This week I took my first sip of coconut water. Then I took my second sip. I even took a third sip. Then, I stopped sipping.
What can that simple experience teach us about bringing people far from God near Him? Plenty.
For starters, the only reason I even tried coconut water was because all I’ve heard in the last few months is how good it is for you. How all the fitness gurus drink it. How holding that container and sipping it will catapult my body into a new fitness stratosphere. But when I tasted it, the first thing I thought was that no matter how much you market something terrible, it’s still terrible.

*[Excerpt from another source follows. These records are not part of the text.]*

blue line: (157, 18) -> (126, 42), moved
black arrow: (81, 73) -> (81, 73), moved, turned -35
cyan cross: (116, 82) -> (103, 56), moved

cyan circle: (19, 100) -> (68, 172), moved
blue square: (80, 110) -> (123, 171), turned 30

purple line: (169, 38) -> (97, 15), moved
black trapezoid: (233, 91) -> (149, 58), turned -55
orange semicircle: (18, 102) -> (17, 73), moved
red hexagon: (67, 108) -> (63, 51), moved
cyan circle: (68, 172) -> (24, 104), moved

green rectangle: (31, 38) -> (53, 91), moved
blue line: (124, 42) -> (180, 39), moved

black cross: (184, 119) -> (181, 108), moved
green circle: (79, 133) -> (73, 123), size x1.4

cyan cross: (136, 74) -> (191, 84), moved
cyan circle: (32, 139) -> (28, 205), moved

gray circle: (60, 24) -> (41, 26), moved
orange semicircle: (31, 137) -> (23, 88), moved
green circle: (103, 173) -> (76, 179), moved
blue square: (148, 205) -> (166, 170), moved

I don’t want that to be true of our church. It’s so easy to say that we’re this or we’re that, to put a great presentation together. Marketing is easy; planting is hard. Surface presentation feels good immediately; planting for future growth feels good eventually. I’ve said this before, but the church is often guilty of over-selling and under-delivering. And at that point, our services become nothing more than the hype that sells coconut water, and people will be disappointed when they finally give what we’re selling a try.

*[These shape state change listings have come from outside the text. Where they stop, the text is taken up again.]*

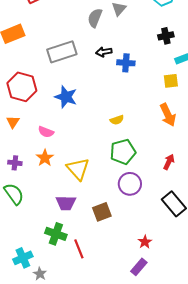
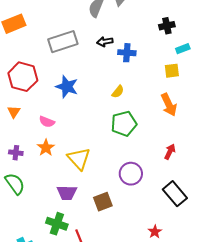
yellow semicircle: (117, 120) -> (118, 92), moved, turned -32
green pentagon: (123, 152) -> (124, 124), moved
red star: (145, 242) -> (155, 232), moved

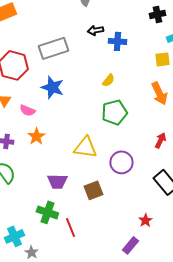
gray rectangle: (63, 42) -> (53, 48), moved
blue star: (67, 87) -> (52, 87), moved
pink semicircle: (47, 122) -> (27, 110), moved
yellow triangle: (79, 159) -> (85, 147), moved, turned -40

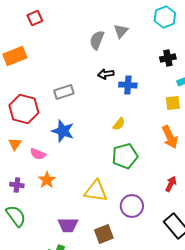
gray rectangle: (53, 48) -> (64, 92), size x0.7

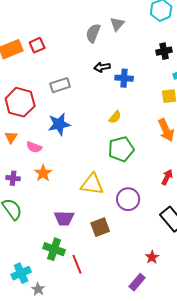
red square: (35, 18) -> (37, 45), moved
blue star: (63, 131) -> (59, 124), turned -30

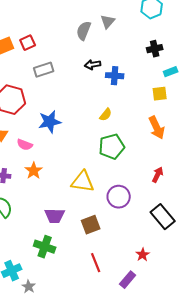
gray rectangle: (60, 85) -> (44, 70), moved
red line: (77, 264) -> (96, 263), moved

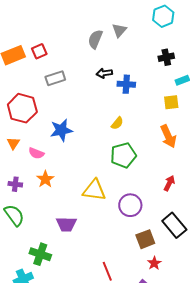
brown square: (91, 225) -> (145, 239), moved
green cross: (45, 247) -> (40, 254), moved

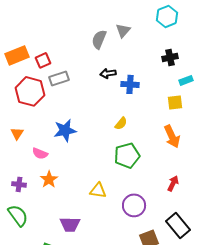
red square: (39, 51) -> (43, 60), moved
red hexagon: (22, 108) -> (30, 91), moved
orange triangle: (13, 143) -> (17, 133), moved
yellow triangle: (94, 190) -> (98, 190), size x0.7

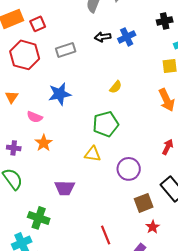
gray rectangle: (59, 78) -> (66, 50), moved
blue cross: (130, 84) -> (127, 37), moved, turned -30
green pentagon: (127, 155) -> (106, 124), moved

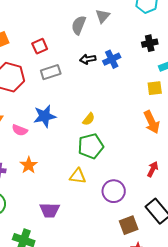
red square: (38, 24) -> (40, 46), moved
yellow semicircle: (116, 87) -> (89, 119), moved
pink semicircle: (35, 117) -> (20, 130), moved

Second, we’ve only got a limited number of opportunities with people when it comes to drawing them nearer to Jesus. There are people who overuse the phrase that you only get one chance to make a good first impression, and while that’s technically true, the reality is that most of us will give something a few shots before we move on. After my first sip of the vile stuff, I took another, and another. Why? Because I really wanted to like it, and so I kept hoping it would get better.

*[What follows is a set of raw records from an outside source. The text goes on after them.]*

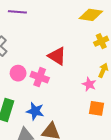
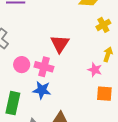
red triangle: (57, 56) -> (60, 44), turned 36
blue star: (35, 111) -> (42, 90), moved

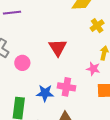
pink circle: (22, 65) -> (22, 63), moved
pink cross: (44, 67) -> (66, 87), moved

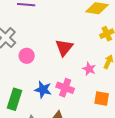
pink star: (93, 69) -> (89, 69), moved

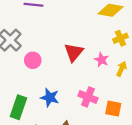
pink star: (89, 69) -> (101, 60), moved
pink cross: (65, 88) -> (88, 97), moved

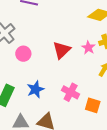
pink star: (101, 60) -> (88, 48), moved
blue star: (50, 97) -> (35, 89), turned 30

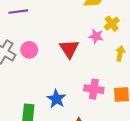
pink circle: (23, 54) -> (29, 50), moved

Apply that to the lives of hurting, broken, unchurched people who come to The Gathering. If what we say we are doesn’t match up to what we really are, they will have the same reaction that I had with the coconut water, and it won’t be a good one. Our job is to make sure that doesn’t happen, for sure, but the good news is that many people are so thirsty for something real that they will probably give us another sip or two, and that’s where our integrity as a church is so critical.
More than being the best at everything (which is impossible and would be like trying to market coconut water), we have the opportunity to be the best at the things that make us uniquely us: a culture of people who want to do life together, a culture that is passionate about being near God and each other in relationships. What we have to offer the thirsty lives around us is so much better than coconut water! We hold out the refreshing water of life. Jesus said in John 7:37-38 that if anyone was thirsty, “let him come to me and drink.” Our job is to make sure the first sip is as refreshing as Jesus said it would be, and how we serve the thirsty goes a long way towards the way they react when they try Him.
Let’s be the best at offering a cup of cold water to weary travelers, and we’ll see a great harvest of souls gulping down the water they’ve craved instead of throwing coconut water in the trash.